[Excerpts from a dataset]
========================================================================
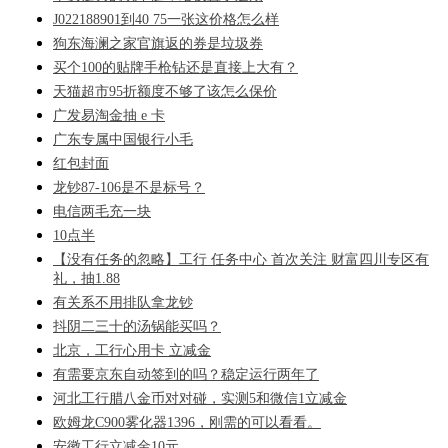
J022188901到40 75一张这价格怎么样
狗东海澜之家官旗返的券是垃圾券
买个100的贴牌手枪钻还是直接上大有？
天猫超市95折额度不够了该怎么保价
广发易淘金抽 e 卡
广东专属中国银行小毛
红包封面
龙钞87-106是不是标号？
电信两毛充一块
10点半
【没有任务的忽略】工行 任务中心 首次关注 财富四川专区有
礼，抽1.88
有关系不用排队拿龙钞
抖阴二三十的汤锅能买吗？
北京，工行心用卡 立减金
有需要京东自动签到的吗？稳定运行两年了
河北工行腊八金币对对碰，实测5和微信1立减金
欧姆龙C900雾化器1396，刚需的可以看看。
安徽工行立减金10元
========================================================================
[What the task asks]
Leave the images out and print each entry exactly.

[Answer section]
J022188901到40 75一张这价格怎么样
狗东海澜之家官旗返的券是垃圾券
买个100的贴牌手枪钻还是直接上大有？
天猫超市95折额度不够了该怎么保价
广发易淘金抽 e 卡
广东专属中国银行小毛
红包封面
龙钞87-106是不是标号？
电信两毛充一块
10点半
【没有任务的忽略】工行 任务中心 首次关注 财富四川专区有
礼，抽1.88
有关系不用排队拿龙钞
抖阴二三十的汤锅能买吗？
北京，工行心用卡 立减金
有需要京东自动签到的吗？稳定运行两年了
河北工行腊八金币对对碰，实测5和微信1立减金
欧姆龙C900雾化器1396，刚需的可以看看。
安徽工行立减金10元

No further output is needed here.